The 4th industrial revolution is pushing a strong digitalization of the process industry. In fact, it focuses the attention of the manufacturing multinationals on intelligent production systems based on connected factories through integrate cyber-physical systems, cloud technologies and the internet of things. As a consequence, enormous volumes of data of different types are available every few seconds, the so called: “big data”. This poses several challenges for the process industry in data analytics and data translation. Therefore, integrating datasets, fusing them, extracting useful information in real time and suggesting actions is of paramount importance in the process. However, not only the case of “big data”, but also the case of “small data” is a challenge for the process industry.
This is the case in which a novel product and a new process are developed, where optimal process parameters should be found to obtain a product of desired quality.

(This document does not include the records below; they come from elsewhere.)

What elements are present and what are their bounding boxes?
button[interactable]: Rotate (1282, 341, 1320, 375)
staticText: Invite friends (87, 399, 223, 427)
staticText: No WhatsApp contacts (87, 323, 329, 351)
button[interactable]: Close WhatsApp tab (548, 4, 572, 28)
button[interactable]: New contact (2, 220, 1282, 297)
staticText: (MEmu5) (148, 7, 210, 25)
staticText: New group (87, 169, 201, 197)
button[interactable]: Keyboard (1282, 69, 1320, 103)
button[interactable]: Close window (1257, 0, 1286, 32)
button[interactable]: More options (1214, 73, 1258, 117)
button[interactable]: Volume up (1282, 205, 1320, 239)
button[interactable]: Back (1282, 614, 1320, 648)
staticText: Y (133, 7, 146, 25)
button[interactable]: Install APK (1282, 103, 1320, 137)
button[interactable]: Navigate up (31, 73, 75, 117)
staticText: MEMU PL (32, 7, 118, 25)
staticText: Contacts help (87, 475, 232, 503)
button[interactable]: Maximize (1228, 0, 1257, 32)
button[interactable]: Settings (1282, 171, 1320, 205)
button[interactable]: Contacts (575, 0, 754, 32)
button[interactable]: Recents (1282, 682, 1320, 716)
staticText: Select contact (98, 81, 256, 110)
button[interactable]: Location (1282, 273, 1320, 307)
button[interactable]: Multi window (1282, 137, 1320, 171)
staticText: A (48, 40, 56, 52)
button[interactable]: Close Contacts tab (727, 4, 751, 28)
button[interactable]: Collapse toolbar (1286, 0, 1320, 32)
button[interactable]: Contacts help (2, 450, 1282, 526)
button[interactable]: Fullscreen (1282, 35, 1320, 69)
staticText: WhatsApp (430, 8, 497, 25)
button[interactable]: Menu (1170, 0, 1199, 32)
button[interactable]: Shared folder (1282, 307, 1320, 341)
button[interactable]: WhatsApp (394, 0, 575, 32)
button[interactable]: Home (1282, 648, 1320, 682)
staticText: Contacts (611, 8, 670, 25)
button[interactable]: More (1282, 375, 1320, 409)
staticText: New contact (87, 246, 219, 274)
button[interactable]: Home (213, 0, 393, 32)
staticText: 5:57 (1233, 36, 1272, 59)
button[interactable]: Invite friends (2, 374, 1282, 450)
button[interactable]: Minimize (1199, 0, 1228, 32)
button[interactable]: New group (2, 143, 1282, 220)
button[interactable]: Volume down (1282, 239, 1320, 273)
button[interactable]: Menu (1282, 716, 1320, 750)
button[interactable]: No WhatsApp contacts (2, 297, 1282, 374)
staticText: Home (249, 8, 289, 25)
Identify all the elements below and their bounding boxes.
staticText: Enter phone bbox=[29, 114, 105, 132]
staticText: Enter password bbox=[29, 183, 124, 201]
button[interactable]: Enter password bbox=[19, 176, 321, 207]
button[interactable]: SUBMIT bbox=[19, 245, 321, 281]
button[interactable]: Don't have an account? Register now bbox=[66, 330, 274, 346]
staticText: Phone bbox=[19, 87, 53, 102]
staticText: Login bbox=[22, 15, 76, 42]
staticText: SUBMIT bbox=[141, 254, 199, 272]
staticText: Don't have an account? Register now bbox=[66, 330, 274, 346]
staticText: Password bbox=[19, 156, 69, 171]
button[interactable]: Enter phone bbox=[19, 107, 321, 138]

In this presentation successful industrial applications of data analytics and statistical design of experiments will be shown for different tasks: data mining and exploration, data historians retrieval, process understanding and troubleshooting, online process monitoring, real-time quality monitoring and prediction, predictive maintenance, artificial vision systems, data fusion, product and process development, product/process/technology transfer, process optimization and scale-up. The considered case studies will cover a wide series of industrially relevant fields: pharmaceutical industry, food industry, semiconductor fabrication, specialty chemical manufacturing, petrochemical industry.